Say the number of lines in the records below that hold the word "defensa", and only that number.

Collected data entries:
________________________

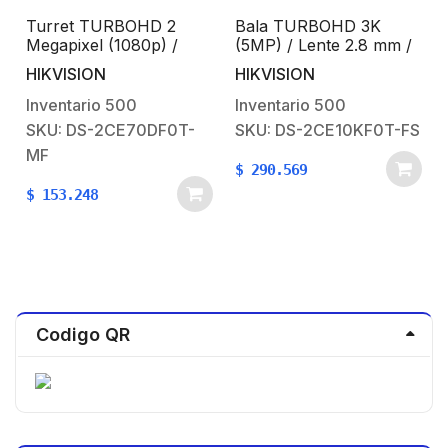
Turret TURBOHD 2
Bala TURBOHD 3K
Megapixel (1080p) /
(5MP) / Lente 2.8 mm /
Imagen a color 24/7 /
Micrófono Integrado /
HIKVISION
HIKVISION
Lente 2.8 mm / METAL /
Imagen a Color 24/7 /
Luz Blanca 20 mts /
Luz Blanca 20m /
Inventario
500
Inventario
500
Exterior IP67 / TVI-
Exterior IP67 / dWDR /
SKU: DS-2CE70DF0T-
SKU: DS-2CE10KF0T-FS
AHD-CVI-CVBS / dWDR
4 Tecnologías
MF
$
290.569
$
153.248
Codigo QR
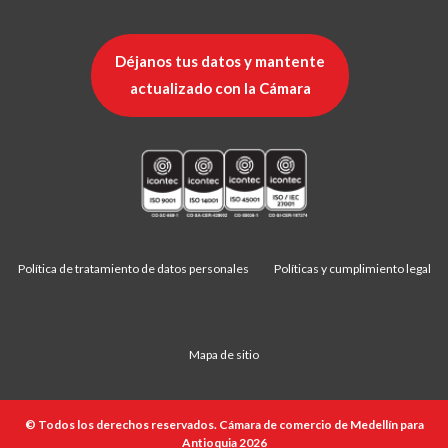
Déjanos tus datos y mantente
actualizado con la Cámara
Política de tratamiento de datos personales
Políticas y cumplimiento legal
Mapa de sitio
© Todos los derechos reservados. Cámara de comercio de Medellín para
Antioquia 2026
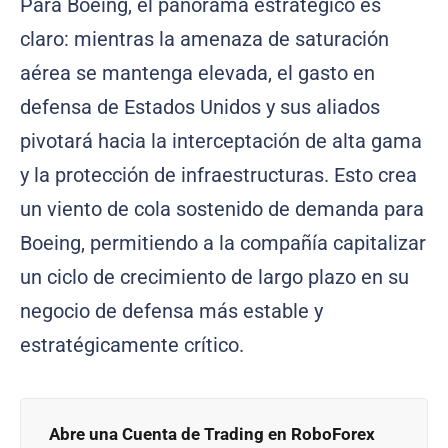
Para Boeing, el panorama estratégico es
claro: mientras la amenaza de saturación
aérea se mantenga elevada, el gasto en
defensa de Estados Unidos y sus aliados
pivotará hacia la interceptación de alta gama
y la protección de infraestructuras. Esto crea
un viento de cola sostenido de demanda para
Boeing, permitiendo a la compañía capitalizar
un ciclo de crecimiento de largo plazo en su
negocio de defensa más estable y
estratégicamente crítico.
Abre una Cuenta de Trading en RoboForex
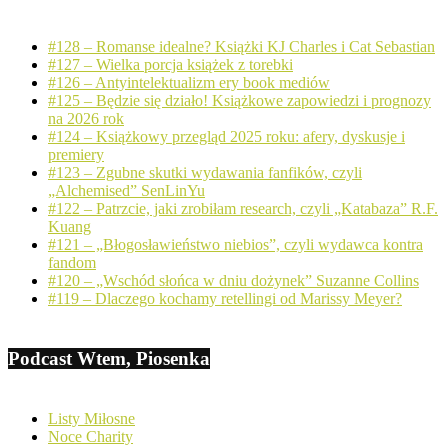
#128 – Romanse idealne? Książki KJ Charles i Cat Sebastian
#127 – Wielka porcja książek z torebki
#126 – Antyintelektualizm ery book mediów
#125 – Będzie się działo! Książkowe zapowiedzi i prognozy
na 2026 rok
#124 – Książkowy przegląd 2025 roku: afery, dyskusje i
premiery
#123 – Zgubne skutki wydawania fanfików, czyli
„Alchemised” SenLinYu
#122 – Patrzcie, jaki zrobiłam research, czyli „Katabaza” R.F.
Kuang
#121 – „Błogosławieństwo niebios”, czyli wydawca kontra
fandom
#120 – „Wschód słońca w dniu dożynek” Suzanne Collins
#119 – Dlaczego kochamy retellingi od Marissy Meyer?
Podcast Wtem, Piosenka
Listy Miłosne
Noce Charity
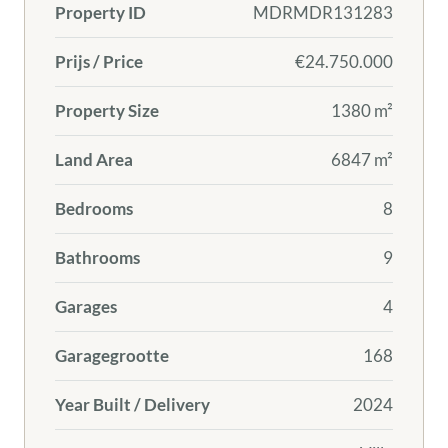
Property ID
MDRMDR131283
Prijs / Price
€24.750.000
Property Size
1380 m²
Land Area
6847 m²
Bedrooms
8
Bathrooms
9
Garages
4
Garagegrootte
168
Year Built / Delivery
2024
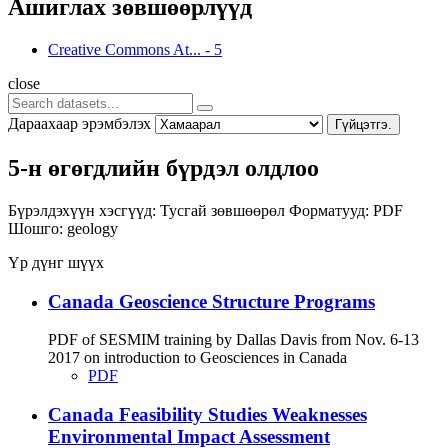
Ашиглах зөвшөөрлүүд
Creative Commons At...
-
5
close
Дараахаар эрэмбэлэх
Гүйцэтгэ.
5-н өгөгдлийн бүрдэл олдлоо
Бүрэлдэхүүн хэсгүүд:
Тусгай зөвшөөрөл
Форматууд:
PDF
Шошго:
geology
Үр дүнг шүүх
Canada Geoscience Structure Programs
PDF of SESMIM training by Dallas Davis from Nov. 6-13
2017 on introduction to Geosciences in Canada
PDF
Canada Feasibility Studies Weaknesses
Environmental Impact Assessment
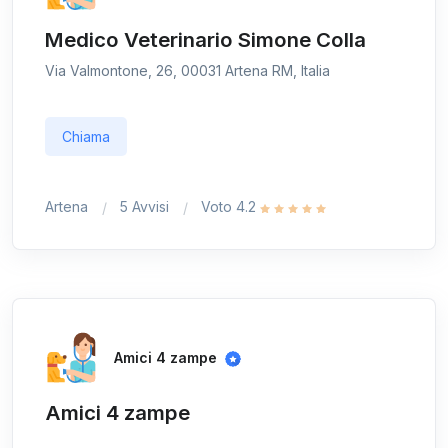
Medico Veterinario Simone Colla
Via Valmontone, 26, 00031 Artena RM, Italia
Chiama
Artena
5 Avvisi
Voto 4.2
Amici 4 zampe
Amici 4 zampe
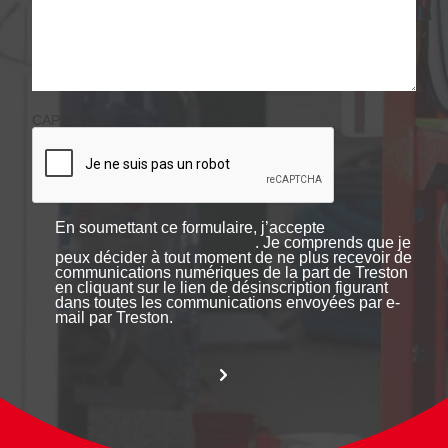
CAPTCHA
En soumettant ce formulaire, j’accepte
. Je comprends que je
peux décider à tout moment de ne plus recevoir de
communications numériques de la part de Treston
en cliquant sur le lien de désinscription figurant
dans toutes les communications envoyées par e-
mail par Treston.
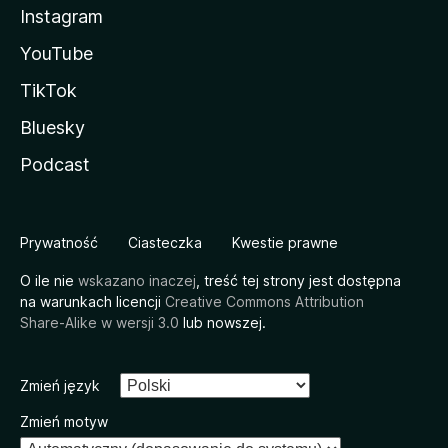
Instagram
YouTube
TikTok
Bluesky
Podcast
Prywatność
Ciasteczka
Kwestie prawne
O ile nie
wskazano inaczej
, treść tej strony jest dostępna
na warunkach licencji
Creative Commons Attribution
Share-Alike w wersji 3.0
lub nowszej.
Zmień język
Zmień motyw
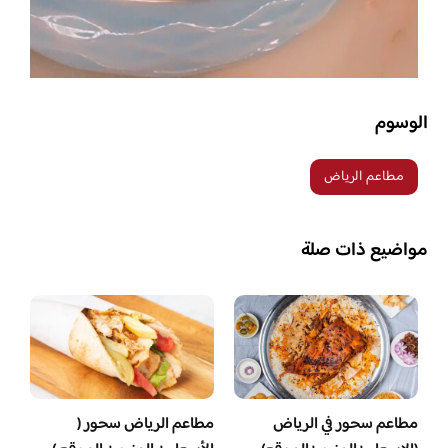
الوسوم
مطاعم الرياض
مواضيع ذات صلة
مطاعم سحور في الرياض
مطاعم الرياض سحور (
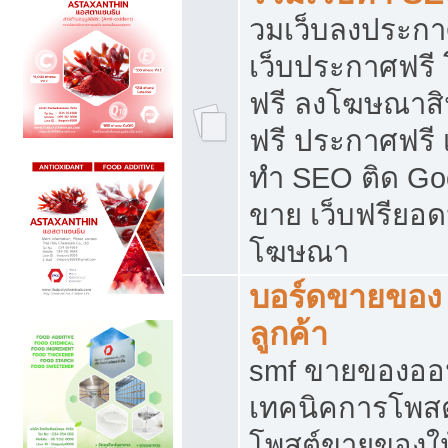
วมเว็บลงประกาศ
เว็บประกาศฟรี
ฟรี ลงโฆษณาสิ
ฟรี ประกาศฟรี เ
ทำ SEO ติด Go
ขาย เว็บฟรียอ
โฆษณา
บอร์ดขายของ 
ลูกค้า
smf ขายของออน
เทคนิคการโพส
โพสต์ขายของให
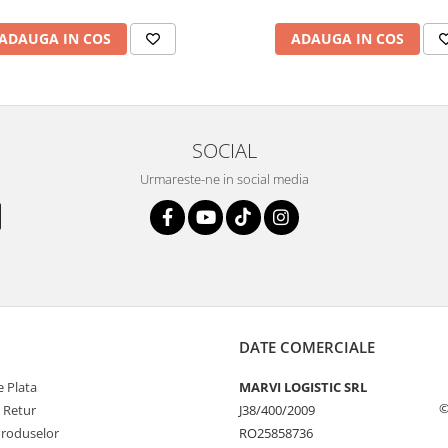
ADAUGA IN COS
ADAUGA IN COS
SOCIAL
Urmareste-ne in social media
DATE COMERCIALE
 Plata
MARVI LOGISTIC SRL
©
e Retur
J38/400/2009
Produselor
RO25858736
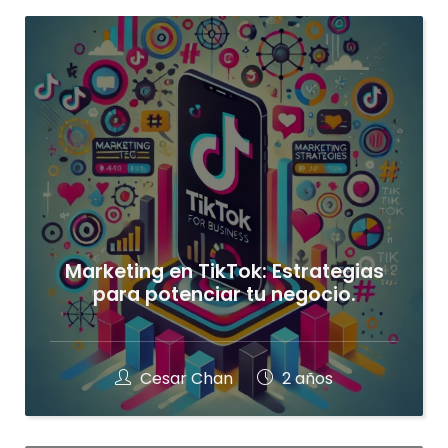
Marketing en TikTok: Estrategias
para potenciar tu negocio.
Cesar Chan
2 años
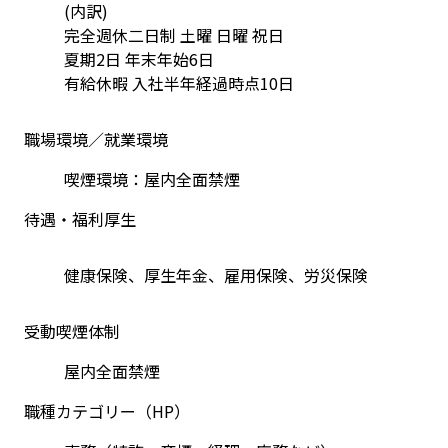
(内訳) 
完全週休二日制 土曜 日曜 祝日 
夏期2日 年末年始6日 
有給休暇 入社半年経過時点10日
職場環境／就業環境
待遇・福利厚生
健康保険、厚生年金、雇用保険、労災保険
受動喫煙体制
屋内全面禁煙
職種カテゴリー（HP）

________________________

WRITTEN REPLY:
2